Monday, January 28, 2008

just like that sonofabitch gonna wind up in the white house every time

The shockwave passed. The earth was still over their heads. Myra crept up the stairs, but couldn’t lift the outside door. With the help of her compatriots, they sweated and groaned, and finally pushed aside the limbs and branches that had fallen and blocked their exit. The view was breath taking.

The trees–most all of them–were horizontal. The house had one wall standing, with the front door still firmly closed. The chickens and coops were gone, as was the pasture shelter. This they saw in the flashes of lightning that illuminated the barrens. The wind picked up and the driving rain began in earnest. The tribe retreated to the relative warmth and safety of the root cellar, catching sleep if they could. The thoughts of those kept awake were filled with plans of tomorrow. It would be a new beginning, but even they in the rural outpost in the barrens had no idea of the new world that awaited them on the other side of tomorrow.

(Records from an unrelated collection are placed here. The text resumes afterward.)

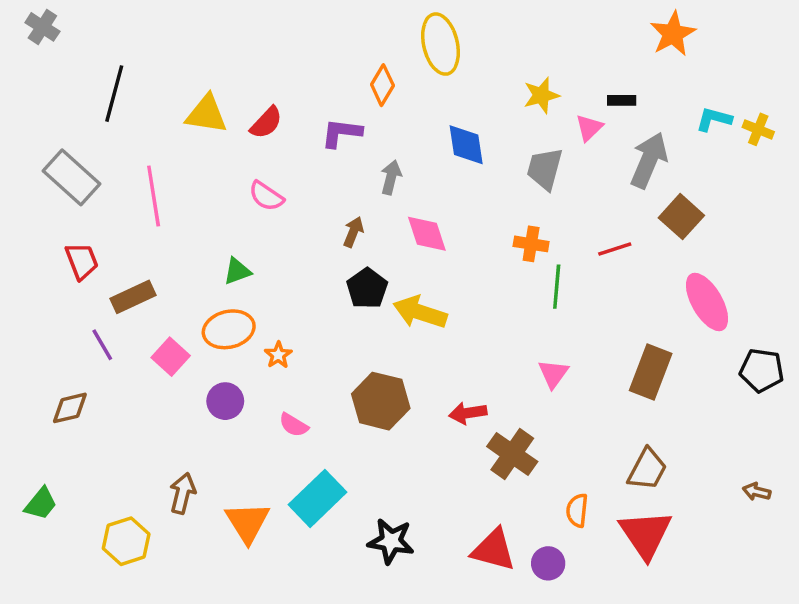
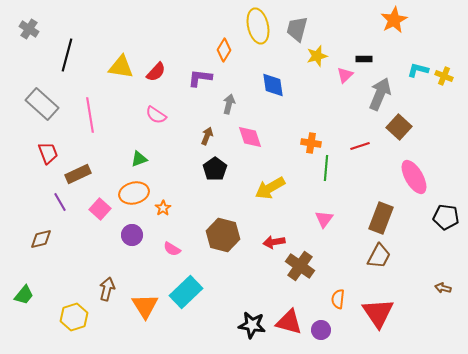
gray cross: (42, 27) -> (29, 29), moved
gray trapezoid: (545, 169) -> (297, 29), moved
yellow arrow: (420, 312) -> (270, 188), moved, turned -48
brown trapezoid: (647, 469) -> (379, 256), moved
black star: (391, 541) -> (252, 325), moved

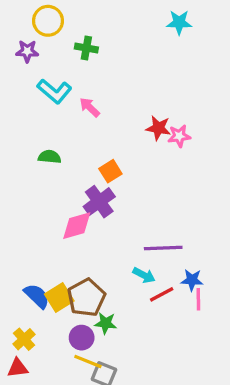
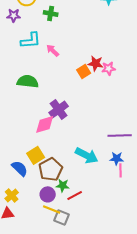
cyan L-shape: (54, 91) -> (31, 40), turned -45
green semicircle: (50, 157) -> (28, 81), size x1.5
orange square: (110, 171) -> (84, 71), moved
purple line: (163, 248) -> (120, 135), moved
cyan arrow: (144, 275) -> (87, 155), size x1.6
red line: (162, 294) -> (75, 195), moved
yellow square: (59, 298) -> (36, 155), moved

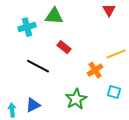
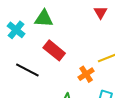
cyan cross: (27, 27) -> (16, 30), turned -36
red rectangle: (64, 47) -> (54, 50), size x1.5

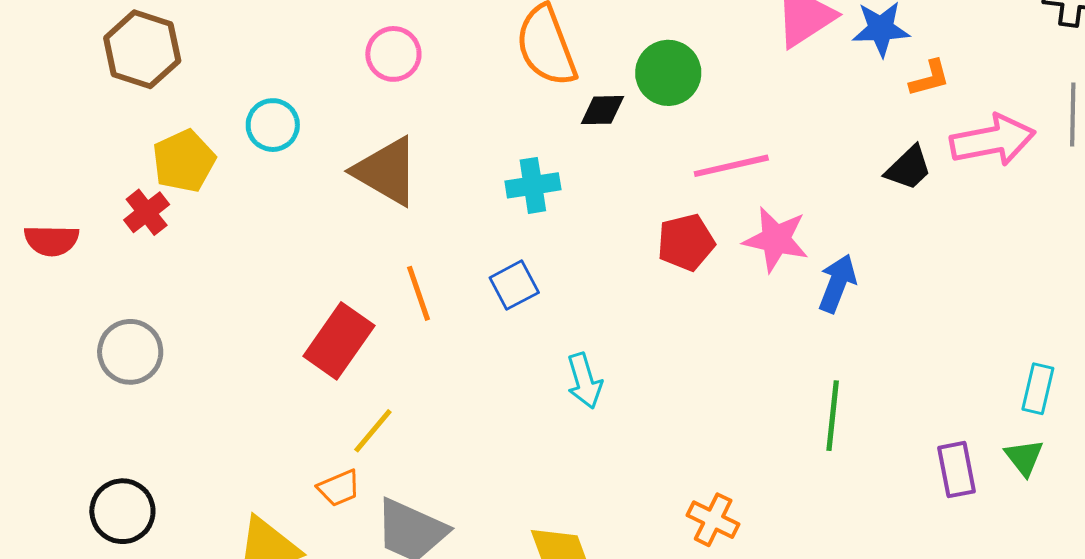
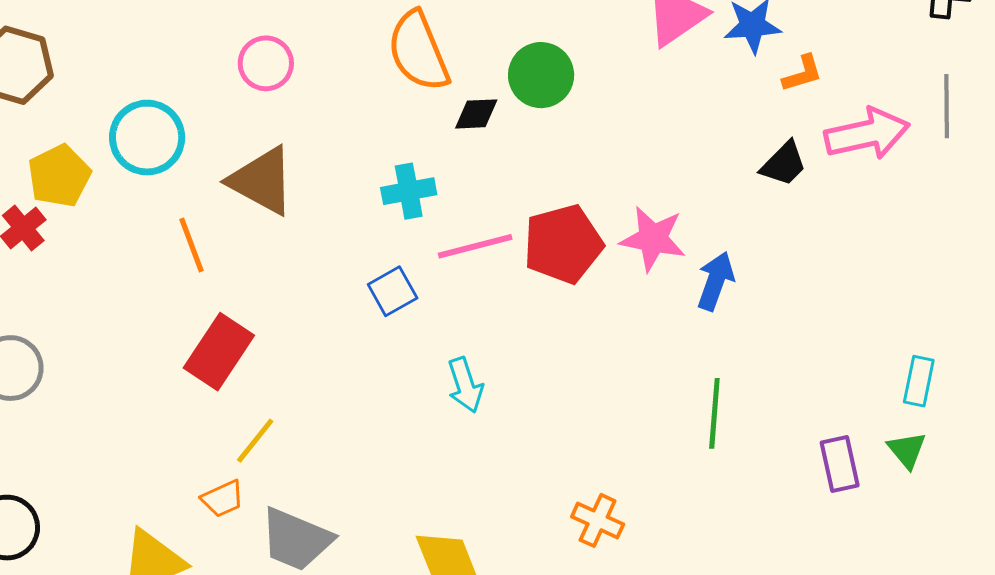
cyan circle: (273, 125) -> (147, 138), size x1.4
pink line: (731, 166) -> (475, 246), moved
red pentagon: (686, 242) -> (563, 244), size x1.4
orange line: (418, 293) -> (192, 245), moved

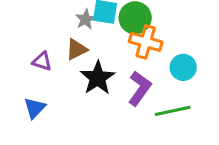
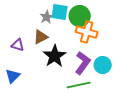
cyan circle: (183, 67) -> (103, 65), moved
green line: (173, 111) -> (79, 85), moved

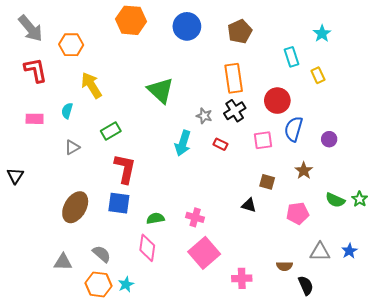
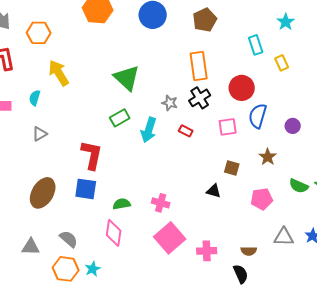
green rectangle: (111, 131) -> (120, 118), moved
pink cross: (242, 278) -> (207, 251), moved
black semicircle: (306, 285) -> (241, 274), moved

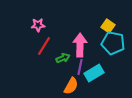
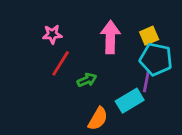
yellow square: (108, 26) -> (149, 36), turned 32
pink arrow: (80, 45) -> (110, 37), moved
purple line: (80, 67) -> (146, 81), moved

The next few days were miserable for the band of vagabonds holed up below ground. The winds howled and the rain beat down so fiercely that they could not leave their shelter. The radio no longer picked up the faraway waves of StanCity. The afternoon of the second day, the seepage in the root cellar became rivulets and then rivers. The vagabond children were the most vocal of their discomfort, but many grans, gramps, unks and aunties make for a resilient community.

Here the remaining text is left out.